We engineer disease models to mimic aspects of retinal pathologies. With these models, we can better understand the role of RPE cells in diseases based on their response to physical changes, like when strain occurs on the monolayer or BREX membrane thickens with age. One of the biggest challenges is having a representative cell type.
Compared to the commonly used immortalized cell line, the primary cells isolated with this technique make our disease models more realistic to what happens in our eyes. This technique provides us with a method of obtaining high-quality cells without requiring extensive differentiation times. Furthermore, we use resources that are commonly available to research labs, which makes it more cost effective.
Moving forward, we want to look at how natural changes that happen in your eyes during aging may lead to the early stages of AMD. We want to better understand those changes so we can identify specific treatment targets. Once the enucleated porcine eyes from a USDA-inspected butcher shop arrive at the laboratory, proceed with exterior tissue removal.

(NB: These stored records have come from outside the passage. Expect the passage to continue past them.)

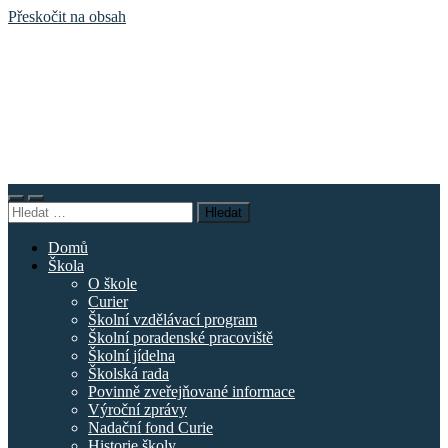
Přeskočit na obsah
Základní
škola
náměstí
Curieových
Přepnout
Přepnout
Vyhledávání
mobilní
vyhledávací
menu
pole
Domů
Škola
O škole
Curier
Školní vzdělávací program
Školní poradenské pracoviště
Školní jídelna
Školská rada
Povinně zveřejňované informace
Výroční zprávy
Nadační fond Curie
Historie školy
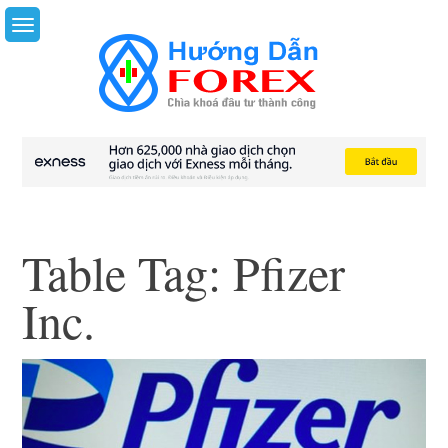
Skip
to
content
Table Tag:
Pfizer
Inc.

Hold the muscle attached to the eye with one hand. Using a scalpel, gently cut away the tissue surrounding the sclera with the other hand. Use curved iris scissors to trim the optic nerve, then place the eye onto the ice with the cornea facing downwards.
For dissection, using tweezers, transfer the eye into the well containing 10%povidone-iodine solution and rotate it to ensure that it is fully coated. Place a sterile gauze onto the shallow inverted lid of the Petri dish. Place a cell strainer in a separate Petri dish.
Transfer the eye from the povidone-iodine solution into the well containing DPBS and wash it for roughly five seconds, then move it to the next DPBS-containing wells progressively to dilute the iodine solution. Afterwards, place the eye onto the sterile gauze. Using a scalpel, make a small incision below the ora serrata or roughly 1/3 down the globe from the iris edge.
Use iris scissors to cut evenly along the circumference of the globe parallel to the cornea. Use the tweezers to grab the optic nerve and gently lift the globe away from the gauze. Place the eye cup into the prepared cell strainer with the interior of the eye cup facing up.
Gently add cooled DPBS to the eye cup, ensuring the fluid level is just below the lowest point of the incision. To begin, sterilize and dissect the enucleated eyes obtained from a USDA-inspected butcher shop to prepare the eye cu. Gently place the eye cup with the interior facing up into the Petri dish containing the cell strainer.
Add cooled DPBS to the eye cup, ensuring the fluid level is just below the lowest point of the incision. Under a flashlight, find any areas where the neural retina is starting to detach from the retinal pigment epithelium. Then use blunt tweezers to gently grab the lifted neural retina and peel it away.
Gently collect the neural retina near the optic disc. Using a Pasteur pipette attached to a vacuum aspiration system, aspirate out the neural retina. Carefully add additional cooled DPBS to replace the aspirated volume.
Now, aspirate this added DPBS to remove any remaining neural retina. After removing the neural retina from all eye cups, gently add trypsin to each eye cup and replace the Petri dish lid. Incubate the eyes with trypsin at 37 degrees Celsius with 5%carbon dioxide for 30 minutes.
Under a flashlight, use 1, 000 microliter pipette to gently dislodge the retinal pigment epithelium cells from each eye cup. Transfer the dislodged cells to a 15 milliliter centrifuge tube. Wash the eye cup with cell culture media to collect any remaining cells as well as to neutralize the trypsin.
Mix these media containing cells with previously collected cells. Centrifuge the cell suspension at 250 G for five minutes at room temperature. Then remove the supernatant without disrupting the cell pellet.
Resuspend each cell pellet in three milliliters of DNase working solution. Incubate the cell suspension at 37 degrees Celsius with 5%carbon dioxide for 15 minutes, then centrifuge it at 150 G for five minutes at room temperature. Remove the supernatant and resuspend the cell pellet in three milliliters of fresh cell culture media.
Transfer cells obtained from two to three eyes in one well of a six-well plate and consider this as passage zero. Then carefully transfer the seeded six-well plate into a humidified incubator at 37 degrees Celsius and 5%carbon dioxide. Primary retinal pigment epithelium cells were isolated from porcine eyes with characteristic pigmentation evident three days post isolation.
The cells achieved full confluence after one week, indicative of a healthy monolayer. Cultures exhibiting abnormal morphology and excessive pigmentation were recognized as contaminated and not used in the experiments.